Lustigers 1998 erschienenes Werk »Stalin und die Juden« über das Jüdische Antifaschistische Komitee und die Juden in der Sowjetunion verdeutlicht dagegen auf nachdrückliche Weise, dass die sowjetischen Juden, die schon in den dreißiger Jahren während der Moskauer Prozesse immer wieder antisemitischen Anfeindungen ausgesetzt waren, sich nach dem Überfall auf die Sowjetunion an Stalins Seite stellen mussten. Ihnen wurden Hoffnungen gemacht auf einen eigenen Staat, denn auch Stalin wollte die Juden loswerden. Während des Krieges, als die Vernichtung im europäischen Teil der Sowjetunion am grausamsten ins Werk gesetzt wurde, kämpften auch hier sehr viele Juden, sei es als Partisanen, sei es in der Roten Armee, und gemessen an ihrem Bevölkerungsanteil waren sie auch hier überdurchschnittlich vertreten. Das Ende der Vernichtung und die Niederlage der Deutschen kam, die Befreiung der Juden blieb in der Sowjetunion jedoch aus. Nach 1945 setzte Stalin mehrere antisemitische Kampagnen in Gang, die den Zweck hatten, die Juden als Handelnde aus der Geschichte des Krieges zu streichen. Nach der Gründung Israels 1948 keimte Hoffnung für die sowjetischen Juden auf, als Golda Meir als erste israelische Botschafterin in Moskau von einer begeisterten Menge durch die Straßen getragen wurde. Doch was folgte, waren Hinrichtungen von Juden nach der sogenannten »Ärzteverschwörung« und dem Prozess gegen den tschechoslowakischen Kommunistenführer Rudolf Slansky in Prag. Die bereits geplante Deportation der Juden wurde nach Stalins Tod nicht mehr verwirklicht.

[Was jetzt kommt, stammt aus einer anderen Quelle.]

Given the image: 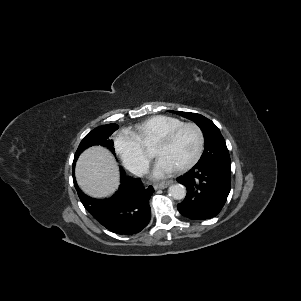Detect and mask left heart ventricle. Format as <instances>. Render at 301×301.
<instances>
[{
    "mask_svg": "<svg viewBox=\"0 0 301 301\" xmlns=\"http://www.w3.org/2000/svg\"><path fill=\"white\" fill-rule=\"evenodd\" d=\"M197 148V134L193 128H184L169 143L156 142L154 155L173 163L176 167L187 162Z\"/></svg>",
    "mask_w": 301,
    "mask_h": 301,
    "instance_id": "left-heart-ventricle-1",
    "label": "left heart ventricle"
}]
</instances>
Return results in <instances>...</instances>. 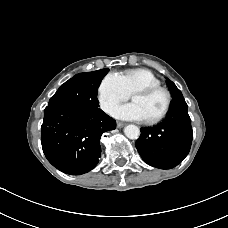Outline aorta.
<instances>
[{"instance_id":"762f6f07","label":"aorta","mask_w":228,"mask_h":228,"mask_svg":"<svg viewBox=\"0 0 228 228\" xmlns=\"http://www.w3.org/2000/svg\"><path fill=\"white\" fill-rule=\"evenodd\" d=\"M124 133L129 139H137L140 135V129L136 125H128L124 128Z\"/></svg>"}]
</instances>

Mit der damals noch recht jungen Jungle World reisten wir Ende der Neunziger mit Lustiger durch einige deutsche Städte, um sein Buch vorzustellen und Werbung für die Zeitung zu machen. Damals wollte das Publikum eher rührselige Geschichten aus dem jüdischen Widerstand hören, garniert mit Partisanenliedern wie »Sag nie, du gehst den letzten Weg«. Der Historiker Lustiger verweigerte sich dem ebenso wie jedem anderen Angebot zur Identifikation. Die sein ganzes Werk durchziehende Intention zielt zum einen auf historische Gerechtigkeit – auf den wissenschaftlichen Nachweis, dass die Juden überproportional am Kampf gegen den Nationalsozialismus beteiligt waren – und zum anderen darauf, ohne dass er es ausgesprochen oder bewusst reflektiert hätte, die Vernichtung als jene Katastrophe darzustellen, als die sie sich für die Juden darstellte. Sein letztes, im vergangenen Jahr erschienenes Buch »Rettungs­widerstand« über nichtjüdische Judenretter vertieft diese Sichtweise auf die Vernichtung. Mit Arno Lustiger ist ein Historiker gestorben, dem es, um es mit Walter Benjamin zu sagen, nicht darum ging, »zu erkennen, wie es denn eigentlich gewesen ist«, sondern der versucht hat, »sich einer Erinnerung (zu) bemächtigen, wie sie im Augenblick einer Gefahr aufblitzt«.